Saturday, June 16, 2012


Because man is created in the Image of God, his role is central.  Blake sees God as the 'intellectual fountain of Humanity.' The individual human lives within his own mind in spite of appearances to the contrary.  Around this Image of God in each individual, man creates his own reality.

Milton: A Poem by William Blake by Kay Parkhurst Easson and Roger R. Easson we receive an explanation of the concave earth which results from the centrality of man.

Page 141
"Blake describes the earth as concave, as cavern of 'labyrinthine intricacy'; this earth is the human skull or body which, if observed from without, is convex but, if observed from within, is concave. Similarly Blake describes the sky as an 'immortal Tent' ; man 'standing on his own roof, or in his garden' 
sees such concave space as his universe; he sees it from within to without. Because this is true, Blake insists that the astronomer's model of  the earth as 'a Globe rolling through Voidness' is a delusion, for such would be the model of an earth separated from its perceiver. In a concave model, however, all the earth, the sky, the universe are within man's immediate perception.

This view of the physical world attests that Blake has returned the physical body of the individual, and the soul within it, to the center of his cosmos as the medieval world view had done before him.  This is the Vitruvian man, the man in the center of a circle proscribed by the extentions of his limbs. Here, however, Blake's universe is proscribed not by a concepual framework of geography and terrain, but only by the limits of and individual's perception... What Blake asserts, then, is that it is our interaction with perceived objects which is the essential element of reality. 

Just as the Vitruvian man stands in the center of his circle, we stand in a perceptual concavity which is much like a great sensory balloon. Blake calls this concavity the Mundane Egg."

Jerusalem, Plate 71, (E 225)
"What is Above is Within, for every-thing in Eternity is translucent:
The Circumference is Within: Without, is formed the Selfish Center
And the Circumference still expands going forward to Eternity.
And the Center has Eternal States! these States we now explore."

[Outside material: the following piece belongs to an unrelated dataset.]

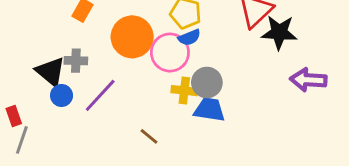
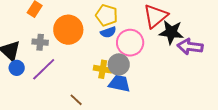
pink circle: (170, 53) -> (130, 43), moved
gray cross: (76, 61) -> (40, 42), moved
purple arrow: (308, 80) -> (190, 47), moved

Jerusalem, Plate 71, (E 225)
"All were his Friends & their Sons & Daughters intermarry in Beulah
For all are Men in Eternity. Rivers Mountains Cities Villages,
All are Human & when you enter into their Bosoms you walk
In Heavens & Earths; as in your own Bosom you bear your Heaven
And Earth, & all you behold, tho it appears Without it is Within
In your Imagination of which this World of Mortality is but a Shadow."    
Jerusalem, Plate 72, (E 227)
"All the Nations Peoples & Tongues throughout all the Earth

And the Four Gates of Los surround the Universe Within and       
Without; & whatever is visible in the Vegetable Earth, the same
Is visible in the Mundane Shell; reversd in mountain & vale
And a Son of Eden was set over each Daughter of Beulah to guard
In Albions Tomb the wondrous Creation: & the Four-fold Gate
Towards Beulah is to the South[.] Fenelon, Guion, Teresa,    
Whitefield & Hervey, guard that Gate; with all the gentle Souls
Who guide the great Wine-press of Love; Four precious stones that Gate:"


Vincent said...

This concave earth is the most interesting & provocative Blakean idea I've come across yet after following your valuable blog for a couple of weeks.

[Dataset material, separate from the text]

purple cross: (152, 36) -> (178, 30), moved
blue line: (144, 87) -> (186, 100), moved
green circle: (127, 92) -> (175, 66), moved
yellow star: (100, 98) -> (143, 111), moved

However I must point out an erroneous word usage. When you say "proscribe", I'm certain you mean "describe" in the sense "To delineate, mark out the form or shape of, trace the outline of (a geometrical figure, etc.)" (Oxford English Dictionary, sense 4).

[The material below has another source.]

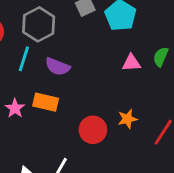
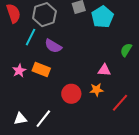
pink triangle: (131, 63) -> (104, 70), moved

"Proscribe" on the other hand always has the negative sense of condemn or interdict, as confirmed by the OED.

ellie said...

Thank you Vincent, for reading and commenting.

I have to attribute the error to the authors whom I was quoting. I think the word 'inscribe' might be a good substitution. I am glad to have to definition of 'proscribe' called to my attention.

Blake teaches us that if we persist in our errors, we may become aware of them and decide to change.

"If the fool would persist in his folly he would become wise."